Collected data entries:
Content starts

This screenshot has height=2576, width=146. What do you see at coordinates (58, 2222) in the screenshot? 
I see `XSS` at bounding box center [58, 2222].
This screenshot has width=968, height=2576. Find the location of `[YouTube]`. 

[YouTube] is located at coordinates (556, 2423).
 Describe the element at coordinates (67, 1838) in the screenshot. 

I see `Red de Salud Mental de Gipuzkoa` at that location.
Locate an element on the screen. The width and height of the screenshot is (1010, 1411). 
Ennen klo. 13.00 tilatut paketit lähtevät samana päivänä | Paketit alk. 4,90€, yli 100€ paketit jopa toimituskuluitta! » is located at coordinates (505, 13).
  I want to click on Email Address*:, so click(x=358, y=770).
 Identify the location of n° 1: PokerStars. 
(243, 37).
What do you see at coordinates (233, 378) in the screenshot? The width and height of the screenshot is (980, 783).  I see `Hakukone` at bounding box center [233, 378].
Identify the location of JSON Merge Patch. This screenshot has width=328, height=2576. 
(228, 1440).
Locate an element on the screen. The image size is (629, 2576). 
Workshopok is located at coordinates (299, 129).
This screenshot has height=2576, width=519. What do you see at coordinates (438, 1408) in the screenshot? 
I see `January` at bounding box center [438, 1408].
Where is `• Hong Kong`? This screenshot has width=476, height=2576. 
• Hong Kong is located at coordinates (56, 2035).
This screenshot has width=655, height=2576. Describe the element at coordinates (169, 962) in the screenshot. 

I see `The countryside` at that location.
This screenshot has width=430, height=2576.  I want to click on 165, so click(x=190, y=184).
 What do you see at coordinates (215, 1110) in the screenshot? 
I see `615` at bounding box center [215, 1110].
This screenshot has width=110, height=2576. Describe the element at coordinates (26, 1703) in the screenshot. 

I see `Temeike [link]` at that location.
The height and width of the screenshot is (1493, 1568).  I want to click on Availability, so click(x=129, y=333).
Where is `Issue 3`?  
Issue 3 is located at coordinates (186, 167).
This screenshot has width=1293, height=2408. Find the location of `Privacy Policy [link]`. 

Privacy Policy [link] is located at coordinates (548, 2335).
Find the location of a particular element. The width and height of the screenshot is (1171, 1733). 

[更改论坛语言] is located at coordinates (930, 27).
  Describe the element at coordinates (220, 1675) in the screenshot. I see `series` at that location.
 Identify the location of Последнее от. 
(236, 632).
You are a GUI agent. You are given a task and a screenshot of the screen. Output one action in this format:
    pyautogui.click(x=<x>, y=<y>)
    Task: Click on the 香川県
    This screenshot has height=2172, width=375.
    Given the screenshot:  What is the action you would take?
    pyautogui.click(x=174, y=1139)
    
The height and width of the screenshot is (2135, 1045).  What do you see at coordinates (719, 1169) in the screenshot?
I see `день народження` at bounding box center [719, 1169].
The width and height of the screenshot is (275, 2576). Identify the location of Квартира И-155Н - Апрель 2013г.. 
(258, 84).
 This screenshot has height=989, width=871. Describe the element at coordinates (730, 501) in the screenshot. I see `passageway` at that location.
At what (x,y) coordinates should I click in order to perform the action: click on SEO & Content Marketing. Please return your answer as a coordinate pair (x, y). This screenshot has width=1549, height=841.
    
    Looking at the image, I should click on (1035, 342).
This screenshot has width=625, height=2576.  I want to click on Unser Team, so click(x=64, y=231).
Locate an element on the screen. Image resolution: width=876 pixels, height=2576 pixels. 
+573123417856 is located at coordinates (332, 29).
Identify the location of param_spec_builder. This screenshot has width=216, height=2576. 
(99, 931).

Content ends

What the task asks: Output every entry shown above, exactly.

Exercise solution:
This screenshot has height=2576, width=146. What do you see at coordinates (58, 2222) in the screenshot? 
I see `XSS` at bounding box center [58, 2222].
This screenshot has width=968, height=2576. Find the location of `[YouTube]`. 

[YouTube] is located at coordinates (556, 2423).
 Describe the element at coordinates (67, 1838) in the screenshot. 

I see `Red de Salud Mental de Gipuzkoa` at that location.
Locate an element on the screen. The width and height of the screenshot is (1010, 1411). 
Ennen klo. 13.00 tilatut paketit lähtevät samana päivänä | Paketit alk. 4,90€, yli 100€ paketit jopa toimituskuluitta! » is located at coordinates (505, 13).
  I want to click on Email Address*:, so click(x=358, y=770).
 Identify the location of n° 1: PokerStars. 
(243, 37).
What do you see at coordinates (233, 378) in the screenshot? The width and height of the screenshot is (980, 783).  I see `Hakukone` at bounding box center [233, 378].
Identify the location of JSON Merge Patch. This screenshot has width=328, height=2576. 
(228, 1440).
Locate an element on the screen. The image size is (629, 2576). 
Workshopok is located at coordinates (299, 129).
This screenshot has height=2576, width=519. What do you see at coordinates (438, 1408) in the screenshot? 
I see `January` at bounding box center [438, 1408].
Where is `• Hong Kong`? This screenshot has width=476, height=2576. 
• Hong Kong is located at coordinates (56, 2035).
This screenshot has width=655, height=2576. Describe the element at coordinates (169, 962) in the screenshot. 

I see `The countryside` at that location.
This screenshot has width=430, height=2576.  I want to click on 165, so click(x=190, y=184).
 What do you see at coordinates (215, 1110) in the screenshot? 
I see `615` at bounding box center [215, 1110].
This screenshot has width=110, height=2576. Describe the element at coordinates (26, 1703) in the screenshot. 

I see `Temeike [link]` at that location.
The height and width of the screenshot is (1493, 1568).  I want to click on Availability, so click(x=129, y=333).
Where is `Issue 3`?  
Issue 3 is located at coordinates (186, 167).
This screenshot has width=1293, height=2408. Find the location of `Privacy Policy [link]`. 

Privacy Policy [link] is located at coordinates (548, 2335).
Find the location of a particular element. The width and height of the screenshot is (1171, 1733). 

[更改论坛语言] is located at coordinates (930, 27).
  Describe the element at coordinates (220, 1675) in the screenshot. I see `series` at that location.
 Identify the location of Последнее от. 
(236, 632).
You are a GUI agent. You are given a task and a screenshot of the screen. Output one action in this format:
    pyautogui.click(x=<x>, y=<y>)
    Task: Click on the 香川県
    This screenshot has height=2172, width=375.
    Given the screenshot:  What is the action you would take?
    pyautogui.click(x=174, y=1139)
    
The height and width of the screenshot is (2135, 1045).  What do you see at coordinates (719, 1169) in the screenshot?
I see `день народження` at bounding box center [719, 1169].
The width and height of the screenshot is (275, 2576). Identify the location of Квартира И-155Н - Апрель 2013г.. 
(258, 84).
 This screenshot has height=989, width=871. Describe the element at coordinates (730, 501) in the screenshot. I see `passageway` at that location.
At what (x,y) coordinates should I click in order to perform the action: click on SEO & Content Marketing. Please return your answer as a coordinate pair (x, y). This screenshot has width=1549, height=841.
    
    Looking at the image, I should click on (1035, 342).
This screenshot has width=625, height=2576.  I want to click on Unser Team, so click(x=64, y=231).
Locate an element on the screen. Image resolution: width=876 pixels, height=2576 pixels. 
+573123417856 is located at coordinates (332, 29).
Identify the location of param_spec_builder. This screenshot has width=216, height=2576. 
(99, 931).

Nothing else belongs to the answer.